ÇELİK yüzükler günümüzün en popüler takılarından biri. Hem ucuz, hem de şık görüntüsü nedeniyle özellikle gençler tarafından tercih edilen bu takının, çok bilinmeyen bir zararı oldugu bildirildi. Dokuz Eylül Üniversitesi Tıp Fakültesi Acil Tıp Uzmanı Uz. Dr. Başak Bayram, tehlikeye dikkat çekip gençleri uyardı. Dr. Bayram şu bilgileri verdi:
“Parmaklarda yüzüklere bağlı dolaşım bozukluğu özellikle travmalar sonrası acil servilerde görmeye alıştığımız bir durum. Bu durumda bazen geleneksel yöntemlerle (bir kayganlaştırıcı kullanarak ya da parmak altına dikiş ipi sarılarak) yüzük çıkarılmakta. Bu yöntemler başarısız kaldığında ise yüzük kesilerek çıkarılıyor. Kesme için özel yüzük kesiciler ve pense kullanmaktayız. Ancak çelik yüzükler bu aletlerle kesilemiyor. Son dönemde çelik yüzüklerin neden olduğu ciddi dolaşım bozukluğu ile acil servisimize başvuran hastalarımız oldu. Bu hastaların ikisi için AKS ekibinden yardım istemek zorunda kaldık. Yani acil servisimize AKS ekibi çağırdık.

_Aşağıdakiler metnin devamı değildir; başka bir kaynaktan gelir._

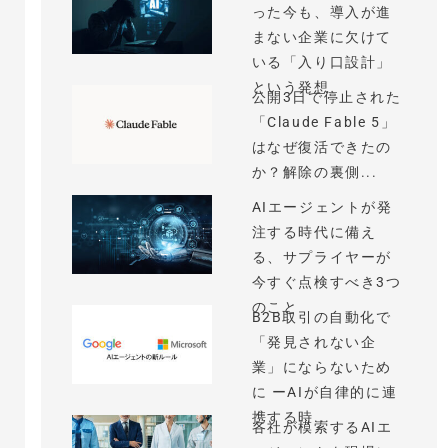
った今も、導入が進
まない企業に欠けて
いる「入り口設計」
という発想
公開3日で停止された
「Claude Fable 5」
はなぜ復活できたの
か？解除の裏側...
AIエージェントが発
注する時代に備え
る、サプライヤーが
今すぐ点検すべき3つ
のこと
B2B取引の自動化で
「発見されない企
業」にならないため
に ーAIが自律的に連
携する時...
各社が模索するAIエ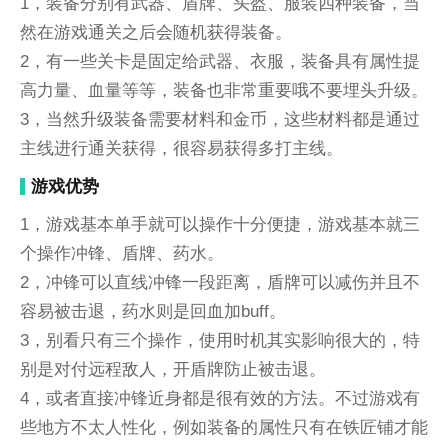
1，装备分别有武器、盾牌、头盔、服装四种装备，当
然在游戏通关之后会随机获得装备。
2，有一些关卡是固定给武器、衣服，装备具有属性提
高力量、血量等等，装备也非常重要哦不要埋头升级。
3，当然升级装备需要材料和金币，这些材料都是通过
主线进行通关获得，很容易获得多打主线。
游戏优势
1，游戏基本单手就可以操作十分便捷，游戏基本就三
个操作冲锋、盾牌、药水。
2，冲锋可以直线冲锋一段距离，盾牌可以减伤并且不
容易被击退，药水则是回血加buff。
3，别看只有三个操作，使用时机其实影响很大的，特
别是对付远程敌人，开盾牌防止被击退。
4，或者直接冲锋近身都是很有效的方法。不过游戏有
些地方不太人性化，例如装备的属性只有在铁匠铺才能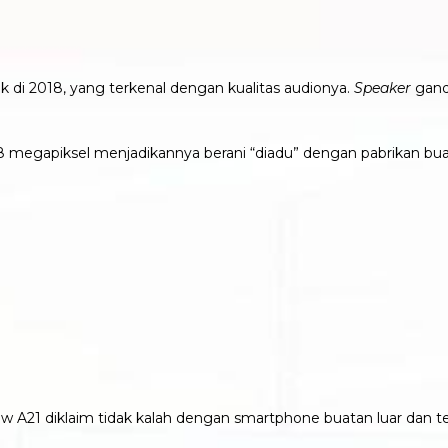
k di 2018, yang terkenal dengan kualitas audionya.
Speaker
gand
 megapiksel menjadikannya berani “diadu” dengan pabrikan buat
ew A21 diklaim tidak kalah dengan smartphone buatan luar dan 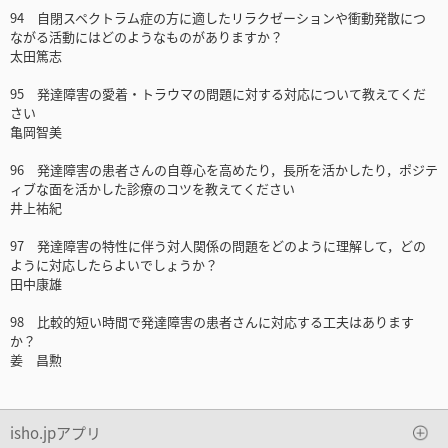
94 自閉スペクトラム症の方に適したリラクゼーションや衝動発散につ
ながる活動にはどのようなものがありますか？
太田篤志
95 発達障害の愛着・トラウマの問題に対する対応について教えてくだ
さい
亀岡智美
96 発達障害の患者さんの自尊心を高めたり，長所を活かしたり，ポジテ
ィブな面を活かした診療のコツを教えてください
井上祐紀
97 発達障害の特性に伴う対人関係の問題をどのように理解して，どの
ように対応したらよいでしょうか？
田中康雄
98 比較的短い時間で発達障害の患者さんに対応する工夫はあります
か？
姜 昌勲
isho.jpアプリ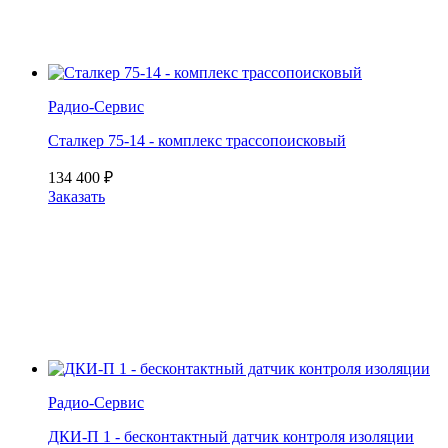
Радио-Cервис
Сталкер 75-14 - комплекс трассопоисковый
134 400
₽
Заказать
Радио-Cервис
ДКИ-П 1 - бесконтактный датчик контроля изоляции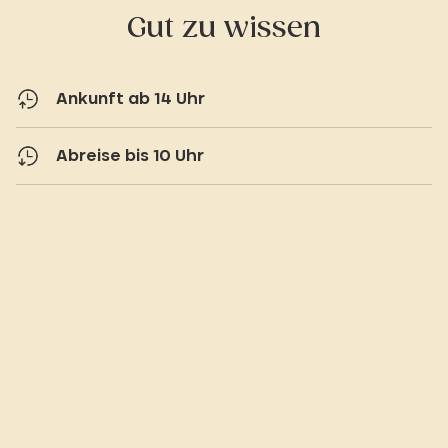
Gut zu wissen
Ankunft ab 14 Uhr
Abreise bis 10 Uhr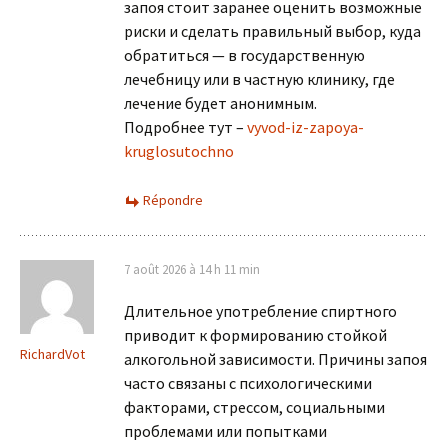
запоя стоит заранее оценить возможные
риски и сделать правильный выбор, куда
обратиться — в государственную
лечебницу или в частную клинику, где
лечение будет анонимным.
Подробнее тут –
vyvod-iz-zapoya-
kruglosutochno
Répondre
7 août 2026 à 14 h 11 min
Длительное употребление спиртного
приводит к формированию стойкой
RichardVot
алкогольной зависимости. Причины запоя
часто связаны с психологическими
факторами, стрессом, социальными
проблемами или попытками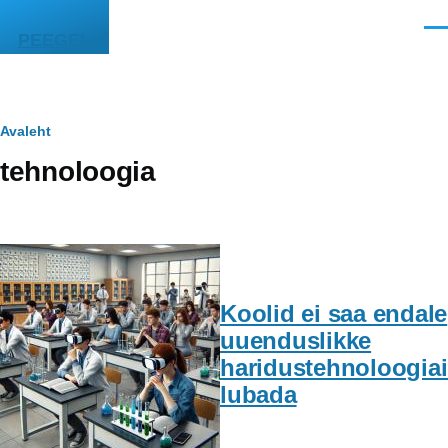
Liigu edasi põhisisu juurde
Men
PEEGEL
Leivapuru
Avaleht
tehnoloogia
Koolid ei saa endale
uuenduslikke
haridustehnoloogia
lubada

Ayrıca daha önce başka bir hastanın yüzüğünü kesmek için hastanemizin teknik ekibinden yardım istedik ve özel hazırlanan bir malzemeyle parmak korunarak spiral demir kesici ile yüzük kesildi.”
Ozon mucizesi
Çeşitli hastalıkların tedavisinde 100 yılı aşkın süredir kullanılan Ozon’un dişte de mucizeler yarattığı bildirildi. İzmirli diş hekimi Tibet Yılmazer, Ozon’un başta dişeti rahatsızlığı olmak üzere birçok hastalığı tedavi ettiğini belirterek sözlerini şöyle sürdürdü:
“Cerrahi operasyonlardan sonra ödemi azaltmak ve yara iyileşmesini hızlandırmak için, aft tedavisinde, diş eti rahatsızlıklarında, kanal tedavisinde, bruksisizm sonucunda kaslarda oluşmuş ödemi çözmek ve ağrıyı azaltmak amacı ile ve diş beyazlatma için çeşitli ozon cihazları kullanılmaktadır. Günümüzde dişlerin güzel görünmesi, renginin beyaz olması hastalarımızın en çok istediği tedavilerden biri oldu. Dişlerde önemli bir şekil bozukluğu yoksa beyazlatma yapılarak kısa sürede renk açılması sağlanıyor. Bunun için de peroksit esaslı jeller diş hekimi tarafından çeşitli şekillerde uygulanmaya başlanmıştır. Ancak bu materyaller, her ne kadar hekim kontrolünde uygulansa dahi, özellikle dişin mine tabakasında değişime yol açarak çeşitli defektler oluşturabilmekte. Özellikle dişte çatlak, çürük ve aşınmalar varsa çok dikkatli ve minimal dozlarda uygulanmalıdır. Diş hekimliğinde nispeten yeni ve güncel bir uygulama olarak ozonterapi, bu konuda özelleşmiş kliniklerde ve eğitim almış bir dental ekip tarafından başarı ile uygulanıyor. Ozonterapi yakın gelecekte, diş hekimliği uygulamalarında daha yaygın olarak kullanılmaya başlayacak.